Его веки опустились, он задремал. Кармайн терпеливо ждал.
— Диди! — внезапно произнес Смит, открыв глаза. — Подозреваю, вы искали мою дочь в Корпусе мира?
— Искал, но не нашел.
— Добрые дела ради мира во всем мире Анну не интересовали, — продолжал Смит. — Ее наклонности были разрушительными, а не созидательными, и в Америке они нашли благоприятную почву. Здесь общество не применяет к трудным подросткам практически никаких мер воздействия. Наш переезд из Западной Германии в Бостон, а затем в Холломен пришелся очень некстати. Скучная, однообразная жизнь в Европе — и вдруг вседозволенность, разнузданность, бесстыдство. Все одно к одному — трудный возраст, трудный ребенок, неподходящее место… — Смит умолк.
Кармайн ничего не говорил и даже не шевелился. Смит сам все расскажет, постепенно, когда будет готов.
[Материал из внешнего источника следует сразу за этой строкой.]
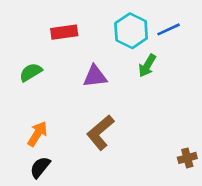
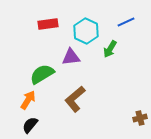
cyan hexagon: (131, 31) -> (86, 31), moved
green semicircle: (31, 72) -> (42, 74), moved, size x1.4

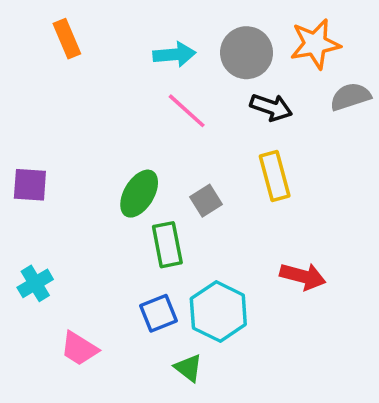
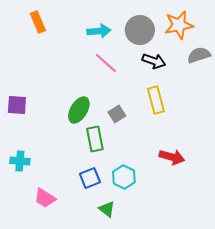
cyan cross: (35, 283) -> (20, 161), turned 36
cyan hexagon: (218, 312) -> (124, 177), size x0.7

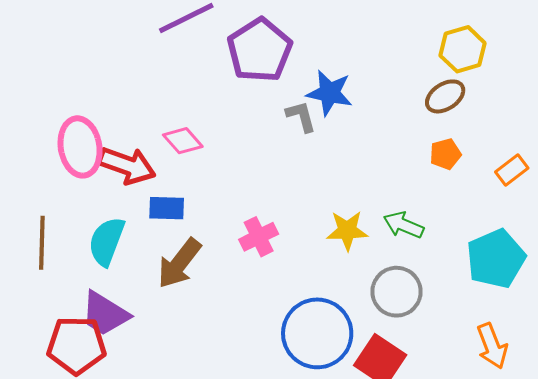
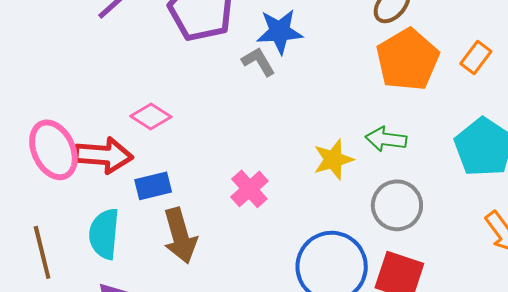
orange pentagon: (445, 154) -> (408, 60), size x2.0
brown arrow: (179, 263) -> (180, 236), turned -38

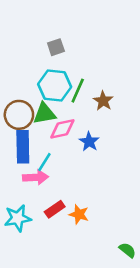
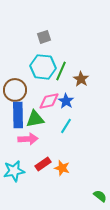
green triangle: (44, 114) -> (35, 119), moved
blue star: (89, 142) -> (66, 101), moved
cyan line: (44, 162) -> (66, 126), moved

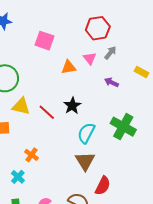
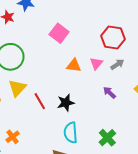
yellow triangle: (21, 106) -> (17, 88), turned 42
green cross: (123, 127) -> (107, 138), size x0.7
cyan semicircle: (86, 133) -> (71, 133), turned -50

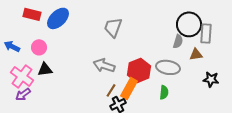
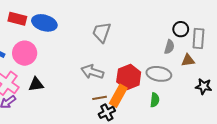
blue ellipse: (58, 18) -> (44, 23), turned 60
black circle: (189, 24) -> (181, 29), size x0.6
pink circle: (39, 47) -> (25, 53), size x1.5
black triangle: (45, 69) -> (36, 84), moved
brown line: (111, 90) -> (100, 98), turned 48

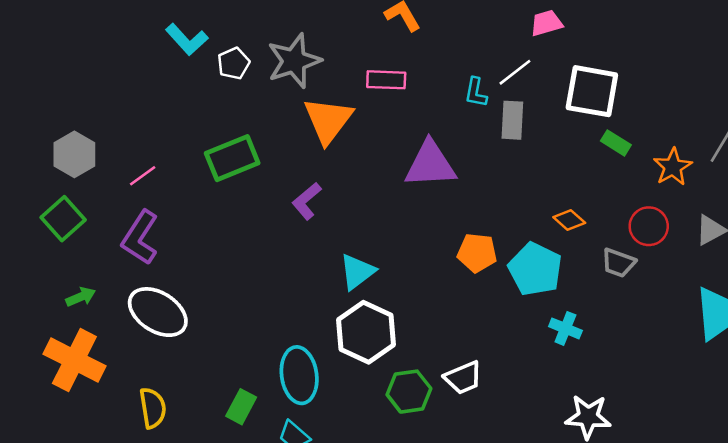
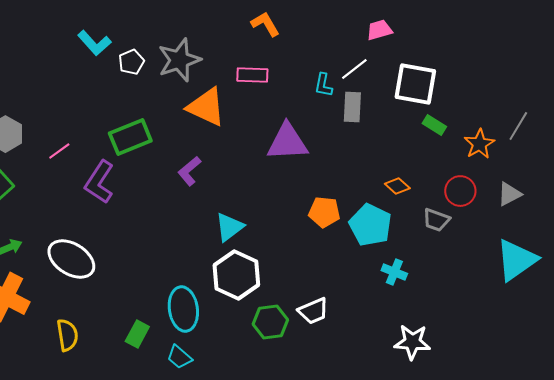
orange triangle: (328, 120) -> (206, 107), turned -42
purple L-shape: (140, 238) -> (99, 182), moved

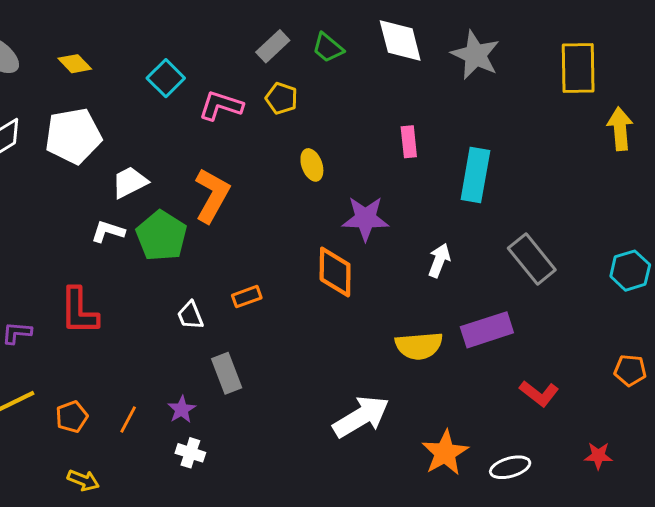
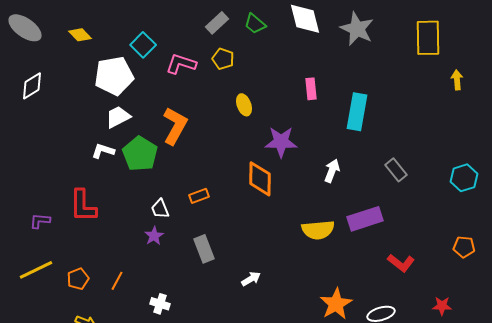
yellow arrow: (620, 129) -> (457, 80), size x0.7
white pentagon: (73, 136) -> (114, 76), moved
gray rectangle: (532, 259) -> (396, 170), size x0.7
gray rectangle: (227, 373) -> (204, 249), moved
purple star: (182, 409) -> (154, 236), moved
white arrow: (361, 417) -> (251, 279), moved, size x0.5

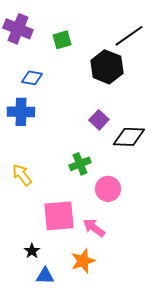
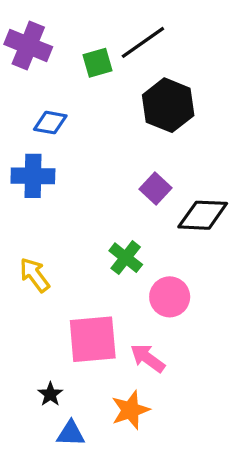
black line: (129, 36) -> (143, 42), moved
green cross: (80, 164) -> (126, 258), turned -30

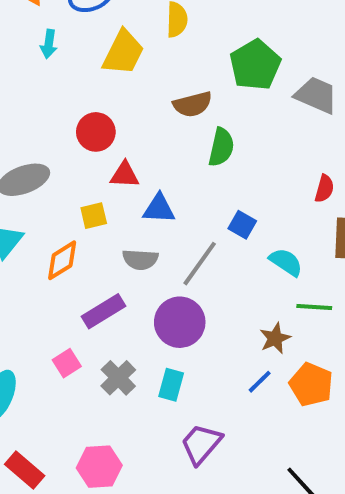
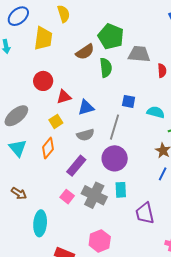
green pentagon: (255, 65) -> (111, 36), moved
gray trapezoid: (316, 95) -> (139, 54), moved
gray cross: (118, 378) -> (94, 195), size x1.4
purple trapezoid: (201, 444) -> (145, 213), turned -35

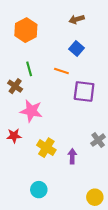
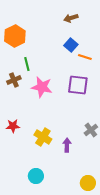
orange hexagon: (26, 30) -> (15, 36), moved
orange line: (61, 71) -> (85, 57), moved
brown cross: (15, 86) -> (14, 80), turned 32
pink star: (31, 111) -> (42, 87), moved

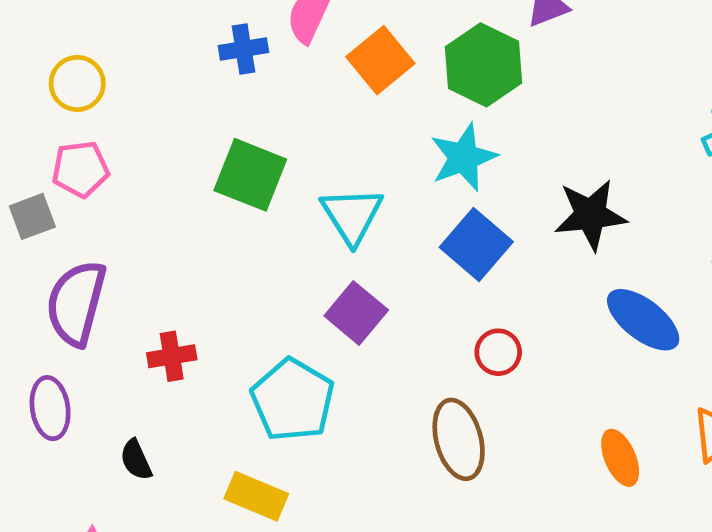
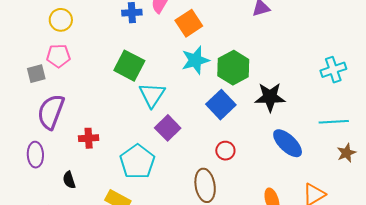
green hexagon: (483, 65) -> (233, 68), moved
cyan star: (463, 157) -> (195, 60), moved
cyan triangle: (352, 215) -> (152, 95), moved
— Школа? Что школа? В нее можно вообще не ходить. Анна и не ходила. Нам с Натали не оставалось ничего другого, как заявить, что мы учим ее дома. Мы были совершенно бессильны, а она окончательно отбилась от рук. Смеялась, издевалась над нами. Мы не могли ей доверять. Это все равно что иметь врага в доме — с четырнадцати лет Анна стала понимать, что мы что-то скрываем. В конце концов мы с Натали решили дать ей столько денег, сколько она пожелает, и пусть делает, что хочет. — Смит мрачно усмехнулся. — Не странно ли: почти никто не знал, что у нас есть дочь, — так редко она бывала дома. Мы смирились с тем, что потеряли ее, и продолжали выполнять свой социалистический долг.
Снова пауза. Смит дремал, Кармайн смотрел на него.
— В четырнадцать у нее появился парень. Двадцатилетний мелкий уголовник по имени Рон Дэвид — чернокожий! — Смит буквально выплюнул последнее слово, заставив Кармайна вздрогнуть. — Она помешалась на сексе, спаривалась с тем парнем, где можно и где нельзя, в любое время суток. У него была квартира в гетто на Аргайл-авеню — мерзкая клоака с полчищами крыс, куда он таскал шлюх, включая Диди Холл. Рон познакомил Анну с Диди, а Диди познакомила Анну с героином. Вас это ужасает, капитан Дельмонико? Не торопитесь ужасаться! Самого гнусного я еще не рассказал. Анна и Диди стали любовницами. Они были неразлучны. Неразлучны…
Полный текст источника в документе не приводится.